_What you need to do_
Going through the material below, please gather all lines with the word "inte" in them.

Data to use START

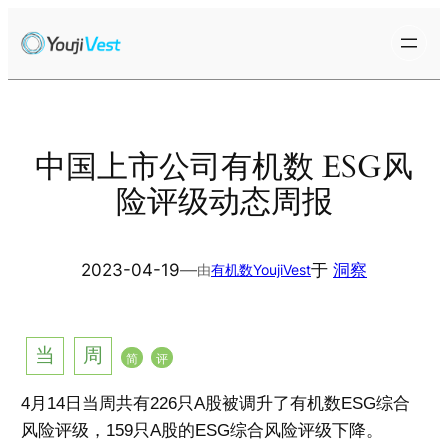
跳
至
内
容
中国上市公司有机数 ESG风
险评级动态周报
2023-04-19
—
于
洞察
由
有机数YoujiVest
当
周
简
评
4
月
14
日当周共有
226
只
A
股被调升了有机数
ESG
综合
。
风险评级，
159
只
A
股的
ESG
综合风险评级下降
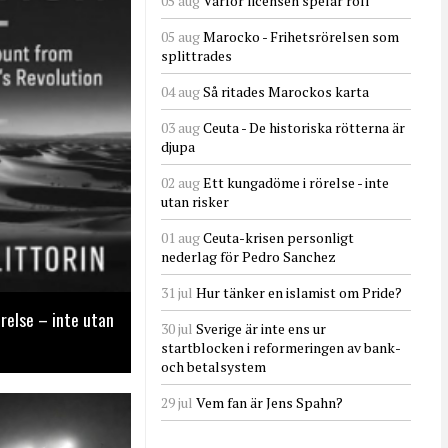
05 aug
Varför licensen spelar roll
05 aug
Marocko - Frihetsrörelsen som
splittrades
04 aug
Så ritades Marockos karta
03 aug
Ceuta - De historiska rötterna är
djupa
02 aug
Ett kungadöme i rörelse - inte
utan risker
01 aug
Ceuta-krisen personligt
nederlag för Pedro Sanchez
31 jul
Hur tänker en islamist om Pride?
relse – inte utan
30 jul
Sverige är inte ens ur
startblocken i reformeringen av bank-
och betalsystem
29 jul
Vem fan är Jens Spahn?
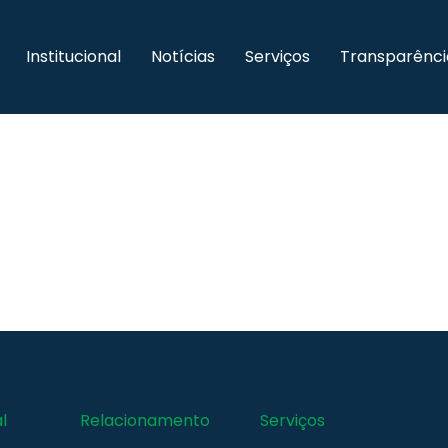
Institucional
Notícias
Serviços
Transparênci
l
Relacionamento
Serviços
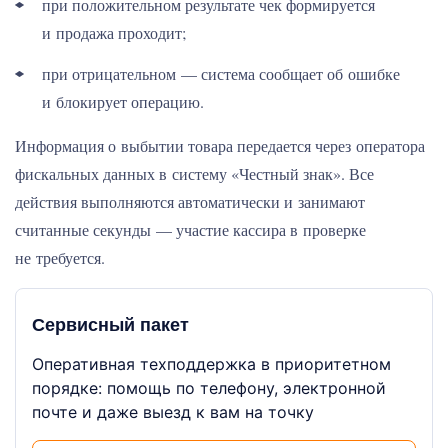
при положительном результате чек формируется
и продажа проходит;
при отрицательном — система сообщает об ошибке
и блокирует операцию.
Информация о выбытии товара передается через оператора
фискальных данных в систему «Честный знак». Все
действия выполняются автоматически и занимают
считанные секунды — участие кассира в проверке
не требуется.
Сервисный пакет
Оперативная техподдержка в приоритетном
порядке: помощь по телефону, электронной
почте и даже выезд к вам на точку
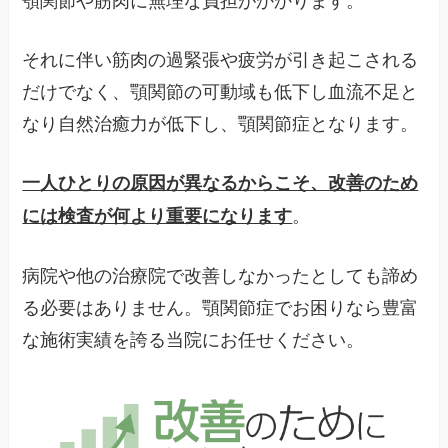
それに伴い筋肉の過緊張や疲労が引き起こされる
だけでなく、顎関節の可動域も低下し血流不足と
なり自然治癒力が低下し、顎関節症となります。
一人ひとりの原因が異なるからこそ、改善のため
。
には検査が何より重要になります
病院や他の治療院で改善しなかったとしても諦め
る必要はありません。顎関節症でお困りなら豊富
な施術実績を誇る当院にお任せください。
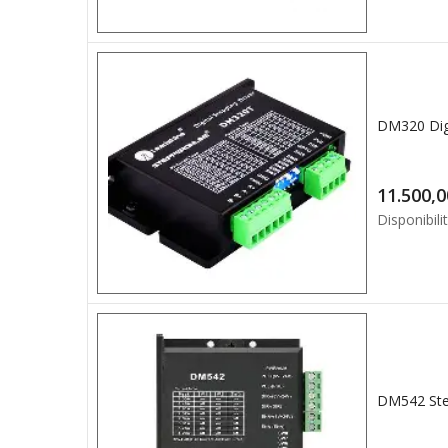
Disponibilit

Data to use END

_Your response_
Ett kungadöme i rörelse - inte
relse – inte utan
Sverige är inte ens ur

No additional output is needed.